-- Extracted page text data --
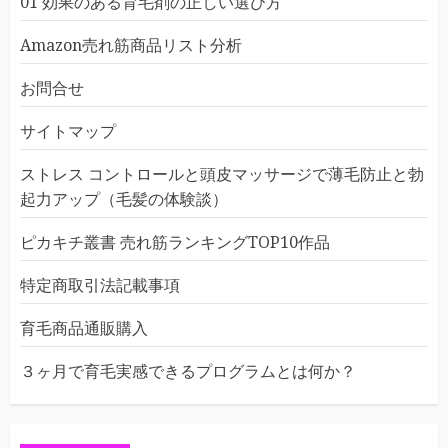
01 効果のある育毛剤の正しい選び方
Amazon売れ筋商品リスト分析
お問合せ
サイトマップ
ストレス コントロールと頭皮マッサージで薄毛防止と勃
起力アップ（毛髪の体験談）
ピカキチ叢書 売れ筋ランキングTOP10作品
特定商取引法記載事項
育毛商品通販購入
３ヶ月で育毛実感できるプログラムとは何か？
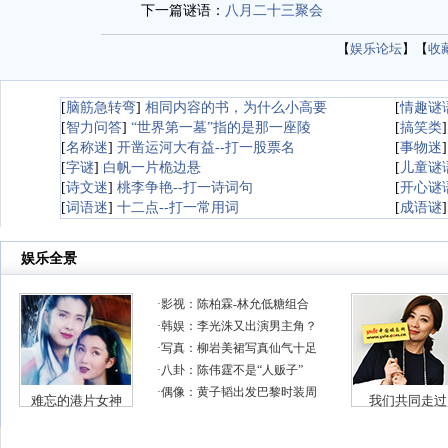
下一篇谜语：
八月二十三聚会
【
娱乐论坛
】【
收
[
脑筋急转弯
]
相同内容的书，为什么小高要
[
情趣谜
[
智力问答
]
“世界第一墓”指的是那一座陵
[
搞笑类
[
名称迷
]
开凿运河大有益--打一股票名
[
事物迷
[
字谜
]
白帆一片桅边悬
[
儿童谜
[
诗文迷
]
桃李争艳--打一诗词句
[
开心谜
[
词语迷
]
十二点--打一常用词
[
成语谜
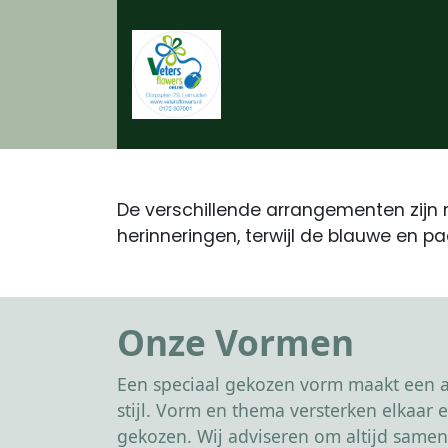
De verschillende arrangementen zijn 
herinneringen, terwijl de blauwe en 
Onze Vormen
Een speciaal gekozen vorm maakt een af
stijl. Vorm en thema versterken elkaa
gekozen. Wij adviseren om altijd samen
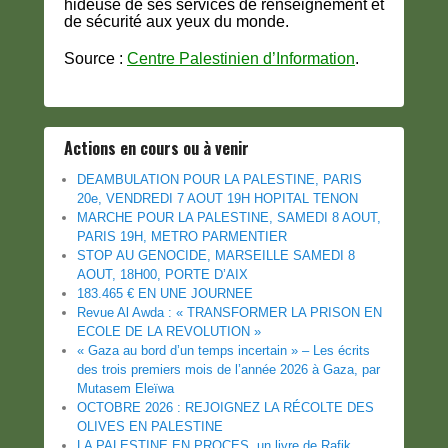
hideuse de ses services de renseignement et
de sécurité aux yeux du monde.
Source :
Centre Palestinien d’Information
.
Actions en cours ou à venir
DEAMBULATION POUR LA PALESTINE, PARIS
20e, VENDREDI 7 AOUT 19H HOPITAL TENON
MARCHE POUR LA PALESTINE, SAMEDI 8 AOUT,
PARIS 19H, METRO PARMENTIER
STOP AU GENOCIDE, MARSEILLE SAMEDI 8
AOUT, 18H00, PORTE D’AIX
183.465 € EN UNE JOURNEE
Revue Al Awda : « TRANSFORMER LA PRISON EN
ECOLE DE LA REVOLUTION »
« Gaza au bord d’un temps incertain » – Les écrits
des trois premiers mois de l’année 2026 à Gaza, par
Mutasem Eleïwa
OCTOBRE 2026 : REJOIGNEZ LA RÉCOLTE DES
OLIVES EN PALESTINE
LA PALESTINE EN PROCES, un livre de Rafik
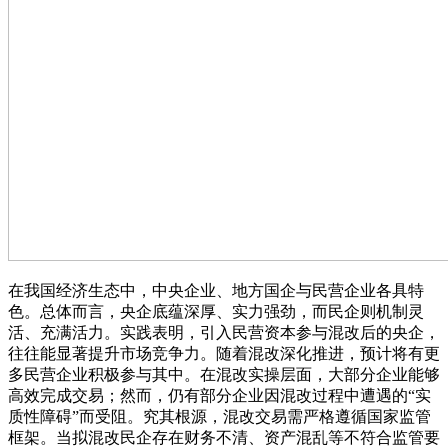
在我国经济生态中，中央企业、地方国企与民营企业各具特
色。总体而言，央企底蕴深厚、实力强劲，而民企则机制灵
活、充满活力。实践表明，引入民营资本参与混改后的央企，
往往能显著提升市场竞争力。随着混改深化推进，预计将有更
多民营企业积极参与其中。在混改实操层面，大部分企业能够
高效完成交易；然而，仍有部分企业因混改过程中遭遇的“实
质性障碍”而受阻。究其根源，混改交易需严格遵循国家监管
框架。当拟混改民企存在财务不清、资产混乱等不符合监管要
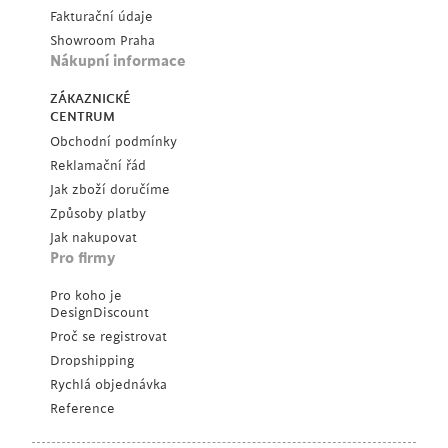
Fakturační údaje
Showroom Praha
Nákupní informace
ZÁKAZNICKÉ
CENTRUM
Obchodní podmínky
Reklamační řád
Jak zboží doručíme
Způsoby platby
Jak nakupovat
Pro firmy
Pro koho je
DesignDiscount
Proč se registrovat
Dropshipping
Rychlá objednávka
Reference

-- EXERCISE DETAILS --
Leave the images behind and write out every entry exactly.

-- EXERCISE RESPONSE --
01 効果のある育毛剤の正しい選び方
Amazon売れ筋商品リスト分析
お問合せ
サイトマップ
ストレス コントロールと頭皮マッサージで薄毛防止と勃
起力アップ（毛髪の体験談）
ピカキチ叢書 売れ筋ランキングTOP10作品
特定商取引法記載事項
育毛商品通販購入
３ヶ月で育毛実感できるプログラムとは何か？
下一篇谜语：
八月二十三聚会
【
娱乐论坛
】【
收
[
脑筋急转弯
]
相同内容的书，为什么小高要
[
情趣谜
[
智力问答
]
“世界第一墓”指的是那一座陵
[
搞笑类
[
名称迷
]
开凿运河大有益--打一股票名
[
事物迷
[
字谜
]
白帆一片桅边悬
[
儿童谜
[
诗文迷
]
桃李争艳--打一诗词句
[
开心谜
[
词语迷
]
十二点--打一常用词
[
成语谜
De verschillende arrangementen zijn 
herinneringen, terwijl de blauwe en 
Onze Vormen
Een speciaal gekozen vorm maakt een af
stijl. Vorm en thema versterken elkaa
gekozen. Wij adviseren om altijd samen
hideuse de ses services de renseignement et
de sécurité aux yeux du monde.
Source :
Centre Palestinien d’Information
.
Actions en cours ou à venir
DEAMBULATION POUR LA PALESTINE, PARIS
20e, VENDREDI 7 AOUT 19H HOPITAL TENON
MARCHE POUR LA PALESTINE, SAMEDI 8 AOUT,
PARIS 19H, METRO PARMENTIER
STOP AU GENOCIDE, MARSEILLE SAMEDI 8
AOUT, 18H00, PORTE D’AIX
183.465 € EN UNE JOURNEE
Revue Al Awda : « TRANSFORMER LA PRISON EN
ECOLE DE LA REVOLUTION »
« Gaza au bord d’un temps incertain » – Les écrits
des trois premiers mois de l’année 2026 à Gaza, par
Mutasem Eleïwa
OCTOBRE 2026 : REJOIGNEZ LA RÉCOLTE DES
OLIVES EN PALESTINE
LA PALESTINE EN PROCES, un livre de Rafik
在我国经济生态中，中央企业、地方国企与民营企业各具特
色。总体而言，央企底蕴深厚、实力强劲，而民企则机制灵
活、充满活力。实践表明，引入民营资本参与混改后的央企，
往往能显著提升市场竞争力。随着混改深化推进，预计将有更
多民营企业积极参与其中。在混改实操层面，大部分企业能够
高效完成交易；然而，仍有部分企业因混改过程中遭遇的“实
质性障碍”而受阻。究其根源，混改交易需严格遵循国家监管
框架。当拟混改民企存在财务不清、资产混乱等不符合监管要
Fakturační údaje
Showroom Praha
Nákupní informace
ZÁKAZNICKÉ
CENTRUM
Obchodní podmínky
Reklamační řád
Jak zboží doručíme
Způsoby platby
Jak nakupovat
Pro firmy
Pro koho je
DesignDiscount
Proč se registrovat
Dropshipping
Rychlá objednávka
Reference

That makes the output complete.